I have two sons with mental illness and worry all the time that they could end up homeless when my husband and I are not around anymore. Or even before, as they are adults and a psychotic break could make them unresponsive to help.
I have so many friends in the same boat, friends made during 20 years of advocacy. I’m going to work till I die to motivate people in charge to develop a humane healthcare system with equal attention to serious mental illness (SMI). We’ve gotten as far as a determination, a few years ago, by the Supreme Court in Washington, DC that people with SMI do qualify under the ADA for care, just like people in wheelchairs or with intellectual disabilities. Appropriate accommodations and care for them are required by law (Teresa Sheehan vs. San Francisco).
Enforcement is the difficulty. Funding is the difficulty. Stigma. Ignorance. I hammer away on the computer, writing to politicians and the powers that be to do something help the SMI to get off the streets and out of prison, into the proper care and supportive housing. I wish I were a great novelist and could sway the public, but that power is a gift not enjoyed by many people.
I was just reading about Dorothea Dix's visit to the jail in Boston where they kept the female "lunatics" in the cold, damp basement with no heat throughout the winter. She got the mentally ill out of jails, cages, closets, and other locked basements. She shamed the legislature with her investigative journals and persuaded people to contribute money to build decent asylums with the humane treatments available at the time. All that, when women weren't supposed to speak in public (the 1840s and 50s).
I used to dress up like Dorothea at hearings at the city hall to draw attention to the tragedies playing out in San Francisco every day. Once I pinned a photo onto my long black skirt of a young man with schizophrenia who had delusions of being followed by the CIA. He was trying to hide from “them” behind a bus. The bus driver didn’t see him, backed up, and ran over him.

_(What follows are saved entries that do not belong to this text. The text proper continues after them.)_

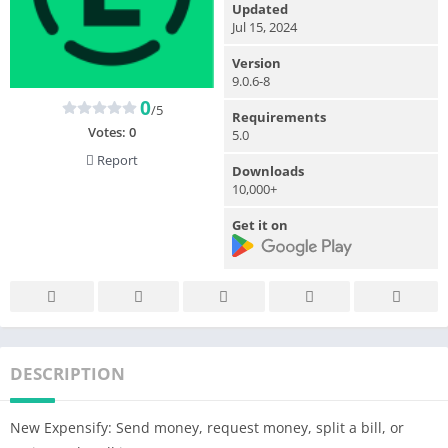
Updated
Jul 15, 2024
Version
9.0.6-8
0
/5
Requirements
Votes:
0
5.0
Report
Downloads
10,000+
Get it on
DESCRIPTION
New Expensify: Send money, request money, split a bill, or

With only three minutes allowed to speak and our group scheduled to speak last, I hoped to wake the supervisors up to this needless accident that had taken place right outside their building. I found that the best use of such restricted time was to ask each of them what they would have me do if I found them helplessly sprawled on the sidewalk, delusional, psychotic, and in dire need of help.
“Would you have me call the police?” (You may be shot, especially if you have anything that resembles a weapon — so few officers have the training, patience, or the ability to deal with the SMI and will plead in their defense that there was a danger to themselves or others.)
“Would you want me to just walk on by and ignore your distress?”
“Or, if there were a mobile crisis team available (the big if), wouldn’t you prefer that I called trained, empathetic mental health professionals to come and help you figure out the next step to take. Perhaps contact your doctor or take you to a psych ER if you are a danger to yourself or others?”
I knew the supervisors wouldn’t answer, but they did seem pensive.
Some people “get it” and some don’t. I keep reaching out for the people in power who do want to provide humane and evidence-based care for the SMI. One day, we’ll get to the tipping point. But it’s a tug of war. A big step would be to reform the entire healthcare system and make it available to all Americans for every illness, so I’m pushing for national, universal, or Medicare for all — whatever you want to call it. Also, for more subsidized, supportive housing. It might be the one good thing that comes from this pandemic — the realization that nobody will stay healthy unless the healthcare (including mental healthcare) umbrella covers all of us.
Thanks to everyone out there who is trying so hard. I’m grateful to all of you. You’re not alone. I’m not alone. It helps.